Stored data entries:
:::
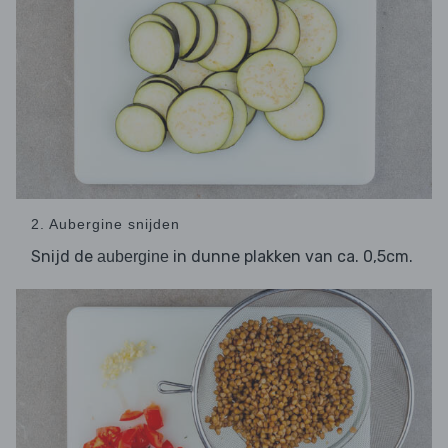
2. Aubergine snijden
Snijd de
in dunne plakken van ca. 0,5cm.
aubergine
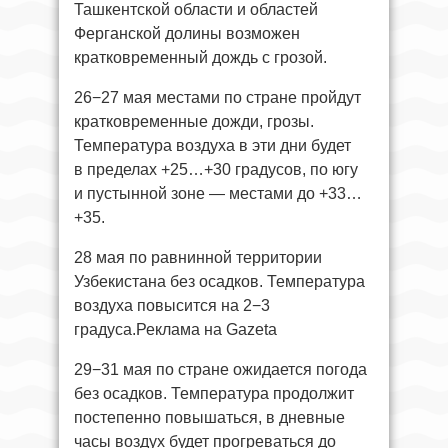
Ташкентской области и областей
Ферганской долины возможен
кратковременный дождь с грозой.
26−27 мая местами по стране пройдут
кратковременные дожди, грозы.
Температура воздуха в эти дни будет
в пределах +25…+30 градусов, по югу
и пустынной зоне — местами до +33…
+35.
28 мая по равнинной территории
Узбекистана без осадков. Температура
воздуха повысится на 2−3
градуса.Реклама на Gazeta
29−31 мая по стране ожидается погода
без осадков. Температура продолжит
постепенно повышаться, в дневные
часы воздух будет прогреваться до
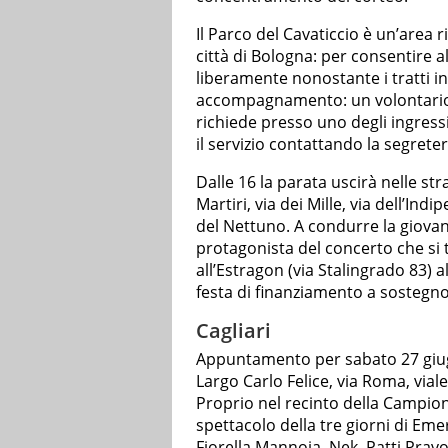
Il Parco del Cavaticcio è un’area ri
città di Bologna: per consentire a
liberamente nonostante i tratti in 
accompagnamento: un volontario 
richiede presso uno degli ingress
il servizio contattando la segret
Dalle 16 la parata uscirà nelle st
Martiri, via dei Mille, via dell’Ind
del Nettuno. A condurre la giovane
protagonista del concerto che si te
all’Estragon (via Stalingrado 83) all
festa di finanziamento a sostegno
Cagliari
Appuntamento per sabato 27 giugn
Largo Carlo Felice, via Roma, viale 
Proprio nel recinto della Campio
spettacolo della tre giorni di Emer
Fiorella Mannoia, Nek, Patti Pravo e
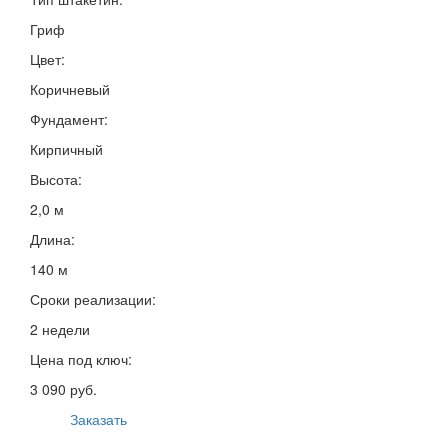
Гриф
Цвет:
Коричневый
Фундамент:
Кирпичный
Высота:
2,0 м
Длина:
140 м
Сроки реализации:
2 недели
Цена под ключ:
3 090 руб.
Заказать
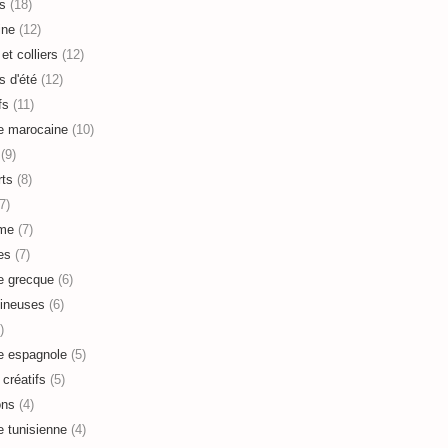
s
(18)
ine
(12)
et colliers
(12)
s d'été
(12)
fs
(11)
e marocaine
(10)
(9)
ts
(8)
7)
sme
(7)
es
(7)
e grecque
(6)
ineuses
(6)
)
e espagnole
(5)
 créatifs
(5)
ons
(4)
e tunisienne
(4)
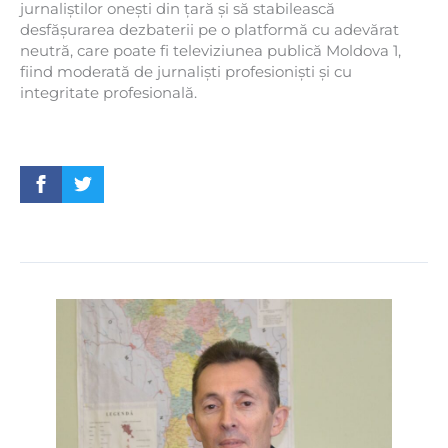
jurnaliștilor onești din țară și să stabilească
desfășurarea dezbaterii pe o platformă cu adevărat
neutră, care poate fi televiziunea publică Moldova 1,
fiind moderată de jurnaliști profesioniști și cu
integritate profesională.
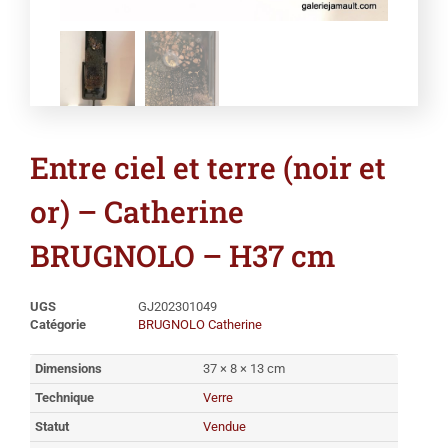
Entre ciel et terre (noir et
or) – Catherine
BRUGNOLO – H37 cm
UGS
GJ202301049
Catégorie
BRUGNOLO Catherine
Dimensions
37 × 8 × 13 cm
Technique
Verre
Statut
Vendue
:::
PROMPT => Provide the lines again, unchanged, from where the data above begins through the line containing "richiede presso uno degli ingress", both ends included, omitting pictures and adding nothing.

EXPECTED ANSWER =>
2. Aubergine snijden
Snijd de
in dunne plakken van ca. 0,5cm.
aubergine
Ташкентской области и областей
Ферганской долины возможен
кратковременный дождь с грозой.
26−27 мая местами по стране пройдут
кратковременные дожди, грозы.
Температура воздуха в эти дни будет
в пределах +25…+30 градусов, по югу
и пустынной зоне — местами до +33…
+35.
28 мая по равнинной территории
Узбекистана без осадков. Температура
воздуха повысится на 2−3
градуса.Реклама на Gazeta
29−31 мая по стране ожидается погода
без осадков. Температура продолжит
постепенно повышаться, в дневные
часы воздух будет прогреваться до
Il Parco del Cavaticcio è un’area ri
città di Bologna: per consentire a
liberamente nonostante i tratti in 
accompagnamento: un volontario 
richiede presso uno degli ingress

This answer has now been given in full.